This is a repeating event6 octobre 2025 20h00
Seinfeld, l’adversité du quotidien, avec Hendy Bicaise
Résumé de l'émission
La diffusion du dernier épisode de la série Seinfeld, le 14 mai 1998, a réuni 76 millions de téléspectateurs et des milliers d’amateurs dans des rassemblements en plein air. Le show en était à sa 9e saison. Pour resituer Seinfeld dans l’histoire des séries humoristiques, il faut rappeler que l’année de sa première diffusion, on trouve toujours à l’antenne Madame est servie, mais pas encore Friends. C’est dire à quel point Seinfeld constitue une petite révolution dans le monde des sitcoms, en sortant du sempiternel modèle familial, où des flopées d’enfants vivent leur coming-of-age, tandis que les parents se débattent avec leur rôle et leurs problèmes d’adultes mâtures. Seinfeld entend explorer des thématiques bien différentes, en commençant par se débarrasser des rejetons, pour mettre uniquement en scène des adultes immatures, dont la vie est moins remplie que celle de leurs alter égos des sitcoms habituels. Le résultat est étonnant, avec une série très verbale, très new-yorkaise, où des personnages sans grandes histoires devisent sur leur existence ordinaire et leurs petits tracas du quotidien. Quelque part entre Woody Allen et l’esprit caustique du Saturday Night Life.

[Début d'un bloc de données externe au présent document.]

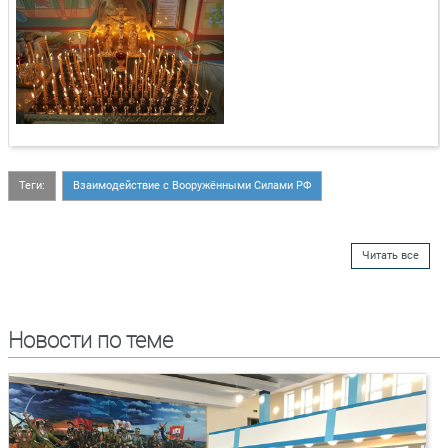
Теги:
Взаимодействие с Вооружёнными Силами РФ
Читать все
Новости по теме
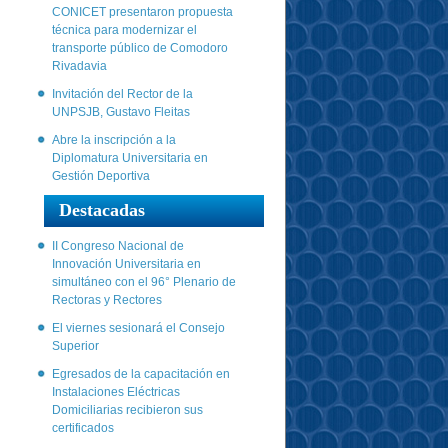
CONICET presentaron propuesta
técnica para modernizar el
transporte público de Comodoro
Rivadavia
Invitación del Rector de la
UNPSJB, Gustavo Fleitas
Abre la inscripción a la
Diplomatura Universitaria en
Gestión Deportiva
Destacadas
II Congreso Nacional de
Innovación Universitaria en
simultáneo con el 96° Plenario de
Rectoras y Rectores
El viernes sesionará el Consejo
Superior
Egresados de la capacitación en
Instalaciones Eléctricas
Domiciliarias recibieron sus
certificados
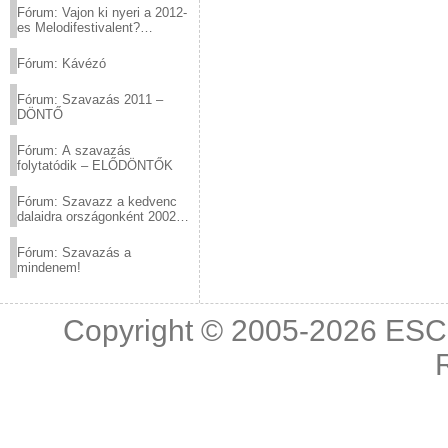
Fórum: Vajon ki nyeri a 2012-
es Melodifestivalent?
(2012.03.10. 12:00-ig)
Fórum: Kávézó
Fórum: Szavazás 2011 –
DÖNTŐ
Fórum: A szavazás
folytatódik – ELŐDÖNTŐK
Fórum: Szavazz a kedvenc
dalaidra országonként 2002
és 2011 között!
Fórum: Szavazás a
mindenem!
Copyright © 2005-2026
ESC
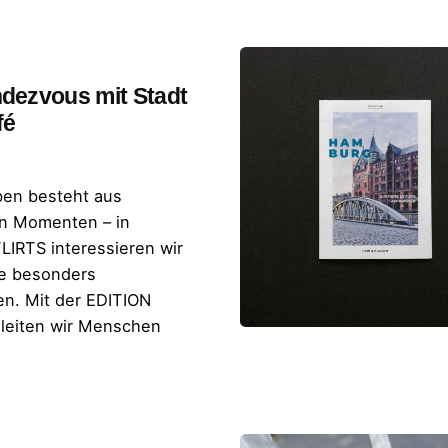
dezvous mit Stadt
fé
en besteht aus
n Momenten – in
LIRTS interessieren wir
ie besonders
n. Mit der EDITION
leiten wir Menschen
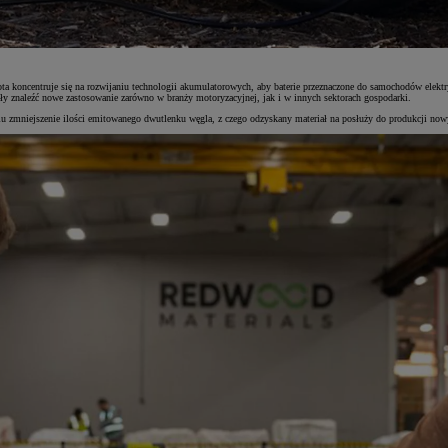
oncentruje się na rozwijaniu technologii akumulatorowych, aby baterie przeznaczone do samochodów elektrycz
ły znaleźć nowe zastosowanie zarówno w branży motoryzacyjnej, jak i w innych sektorach gospodarki.
lu zmniejszenie ilości emitowanego dwutlenku węgla, z czego odzyskany materiał na posłuży
do produkcji now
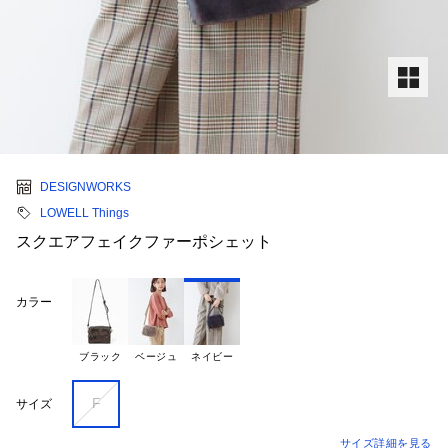
DESIGNWORKS
LOWELL Things
スクエアフェイクファーポシェット
カラー
ブラック
ベージュ
ネイビー
F
サイズ
サイズ詳細を見る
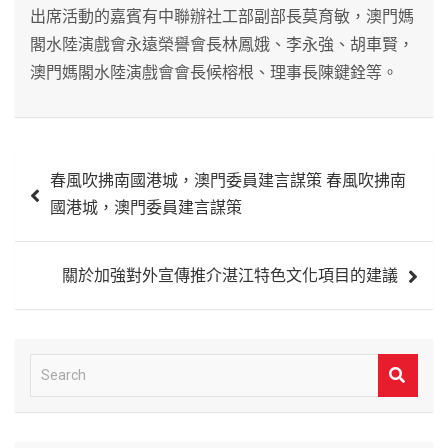
出席活動的嘉賓有中聯辦社工部副部長莫育敏，澳門媽
閣水陸演戲會永遠榮譽會長林鳳娥、李永強、胡車賢，
澳門媽閣水陸演戲會會長候榕根、理事長陳鍵銓等。
文
春風吹拂南國港城，澳門委員建言謀策 春風吹拂南
章
國港城，澳門委員建言謀策
導
覽
關於加強對外宣傳推介湛江特色文化項目的建議
S
e
a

On a beaucoup dit que Seinfeld était une série à propos de rien, mais pour l’invité d’Emmanuel Taïeb, Hendy Bicaise, c’est plutôt une série qui parle des « petits riens » : tous ces petits épisodes de nos vies qui, mis bout à bout, forment une morale et nous aident à comprendre l’existence. C’est peut-être ce qui explique le succès public et critique de Seinfeld. Il faut dire qu’à la manœuvre on trouve Jerry Seinfeld, comique de stand-up confirmé qui décide un jour de filmer ce qu’il raconte habituellement, et Larry David, auteur de sketches pour le Saturday Night Live, et qui, lui, poursuivra dans la même veine avec la série Curb your Enthousiasm dont le dernier épisode a été diffusé en avril 2024.
A l’examen pourtant, Seinfeld se révèle moins légère que prévue. Le ton est grinçant, pessimiste, les personnages n’évoluent pas, semblant redécouvrir les travers du monde à chaque nouvel épisode, perdus dans leur égoïsme et leurs angoisses morbides. Le mot d’ordre des showrunners, c’est « no hugging, no learning », qu’on pourrait traduire librement par « ni sentiments, ni édification ». Quelle étrange série, alors, dont les rires deviennent vite jaunes et où une imperceptible noirceur prend le dessus. Seinfeld n’aura jamais aussi bien illustré la phrase attribuée à Chris Marker selon laquelle l’humour est la politesse du désespoir.